Anonymous potshots such as the fake L’Osservatore, as well as the “Where’s your mercy?” posters that went up around town last Saturday, don’t inspire a lot of credibility. The general rule of thumb is that if you’ve got something to say, put your name on it and stand behind it.

By the way, it doesn’t cut it to say one fears reprisals from Francis. Even if there were a legitimate basis to that fear, which is debatable, real reformers over the centuries have accepted such risks as the price of speaking truth to power.

Therefore, it’s not as if the faux L’Osservatore that’s made the rounds will go down as some great act of protest or moral courage, and it’s also not as if we needed it to know some people wish Francis would be more precise on the issue of Communion for divorced and civilly remarried Catholics treated in his document “Amoris Laetitia” (“The Joy of Love”).
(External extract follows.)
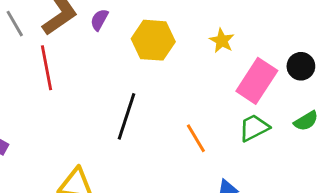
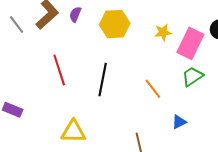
yellow star: (222, 41) -> (163, 32), moved, turned -30
red line: (47, 68) -> (59, 70), moved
The gist of the spoof is to present supposed answers from Pope Francis to five dubia, or questions, submitted to him by four conservative cardinals about “Amoris.” So far Francis hasn’t responded directly, but in the spoof he does, saying both “yes” and “no” to every question.

Whatever one makes of its merits, I’m going to assert this latest bit of blowback is encouraging in one key sense: It shows that however polarized opinion in some sectors of the Church may have become, at least people haven’t completely lost their sense of humor.

That, actually, is the key difference between the posters and the fake L’Osservatore: The posters were just snarly and mean, but the spoof has a more playful tone and, at times, is downright hilarious, especially for insiders who know the twists and turns in the Pope Francis saga.

For instance, in the bottom right of the fake front page of the paper, there’s a column called Nostre Informazioni (“Our Information”), which appears every day and contains the official acts of the pope. In the spoof, it contains an announcement that Francis had called 92-year-old leftist Italian journalist Eugenio Scalfari to discuss his responses to the dubia, authorizing him to share their conversation with the public.

Scalfari has had several real exchanges with the pope, legendarily neither taping the conversations nor taking notes, so it’s become a favorite parlor game in Rome trying to figure out with any given element of these talks where Francis ends and Scalfari begins.

The news item contains this fake line from Scalfari, allegedly said to the pope at the end of their fictional call: “Some things you’ve said, I won’t report. Some things you’d have me report you didn’t actually say, but I’ll put them in so the reader understands who you are.”

Anybody who’s spent time trying to parse the texts of the Scalfari dialogues had to get a laugh out of that.

At another stage, the fake news report says that Francis showed his responses in advance to Cardinal Christoph Schönborn of Vienna, known to share the pope’s views on the divorced and remarried — terming him, by the way, the prefect in acta of the Vatican’s Congregation for the Doctrine of the Faith, meaning the guy actually calling the shots.

Of German Cardinal Gerhard Müller, theoretically in charge of doctrine but known to have a more conservative line, it says the Holy Father “benevolently spared him the honor of expressing an opinion.”

Again, you may not like the politics behind all this, but it’s still an amusing line.

I’ll grant that a fake news piece claiming Monsignor Pio Vito Pinto, dean of the Roman Rota and a love-to-hate figure for traditionalists after saying Pope Francis could take away the red hats of the four cardinals for defying him, and had died of joy after seeing the pope’s responses, was over the top. On the other hand, the spoofers at least had the graciousness to promote Pinto to cardinal before dispatching him.

Why is the humor important?

As anyone with eyes can see, it’s not just the Church that finds itself increasingly polarized these days. We live in an acrimonious, tribalized era, and breaking out of that vicious cycle requires a real commitment to rebuilding zones of friendship across the usual party lines.

There are many keys to developing friendships, but human experience suggests that a healthy sense of humor is often one. C.S Lewis wrote that friendship is born when two people see the same truth. I suspect, however, it’s equally true that friendship is born when two people find the same thing funny, because it suggests there’s another way of processing reality that doesn’t lead immediately to rancor and disagreement.

Granted, the fact that whoever put the fake L’Osservatore together did so anonymously doesn’t make them much of a role model for constructive criticism, and one can obviously debate the political and doctrinal presuppositions underneath the whole thing.

Imagining these folks laughing their heads off as they put it together, however, and the fact that at times the rest of us can even share in the joke, perhaps suggests there’s still hope.